### Task brief:
When you repeat the material, keep each line exact and omit the pictures.

### Information supplied:
________________________
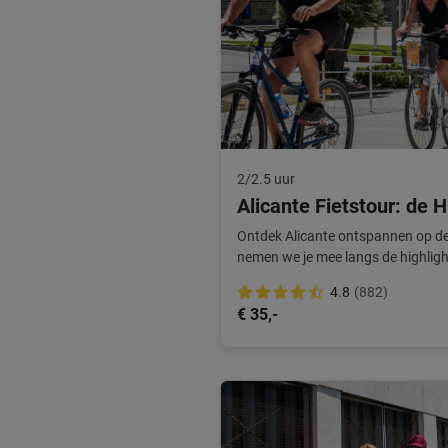
2/2.5 uur
Alicante Fietstour: de H
Ontdek Alicante ontspannen op de 
nemen we je mee langs de highligh
optimaal.
4.8
(882)
€ 35,-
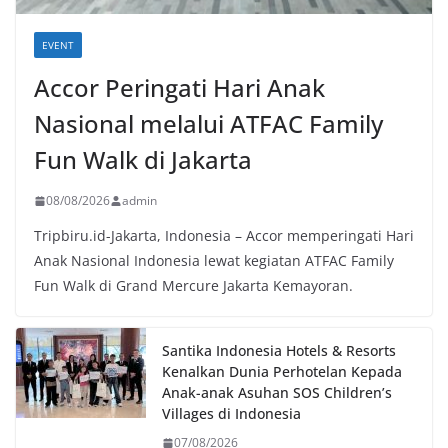
EVENT
Accor Peringati Hari Anak
Nasional melalui ATFAC Family
Fun Walk di Jakarta
08/08/2026
admin
Tripbiru.id-Jakarta, Indonesia – Accor memperingati Hari
Anak Nasional Indonesia lewat kegiatan ATFAC Family
Fun Walk di Grand Mercure Jakarta Kemayoran.
Santika Indonesia Hotels & Resorts
Kenalkan Dunia Perhotelan Kepada
Anak-anak Asuhan SOS Children’s
Villages di Indonesia
07/08/2026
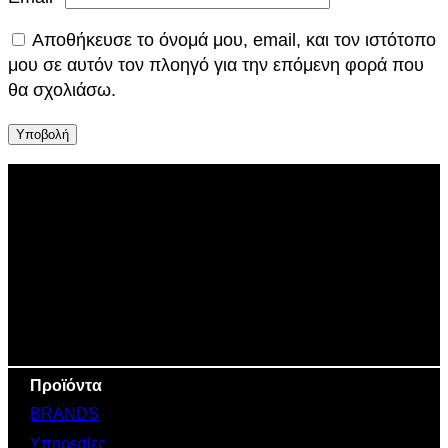
α
Αποθήκευσε το όνομά μου, email, και τον ιστότοπο
μου σε αυτόν τον πλοηγό για την επόμενη φορά που
θα σχολιάσω.
Προϊόντα
BRANDS
Υπηρεσίες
________________________
### Answer section:
2/2.5 uur
Alicante Fietstour: de H
Ontdek Alicante ontspannen op de 
nemen we je mee langs de highligh
optimaal.
4.8
(882)
€ 35,-
EVENT
Accor Peringati Hari Anak
Nasional melalui ATFAC Family
Fun Walk di Jakarta
08/08/2026
admin
Tripbiru.id-Jakarta, Indonesia – Accor memperingati Hari
Anak Nasional Indonesia lewat kegiatan ATFAC Family
Fun Walk di Grand Mercure Jakarta Kemayoran.
Santika Indonesia Hotels & Resorts
Kenalkan Dunia Perhotelan Kepada
Anak-anak Asuhan SOS Children’s
Villages di Indonesia
07/08/2026
α
Αποθήκευσε το όνομά μου, email, και τον ιστότοπο
μου σε αυτόν τον πλοηγό για την επόμενη φορά που
θα σχολιάσω.
Προϊόντα
BRANDS
Υπηρεσίες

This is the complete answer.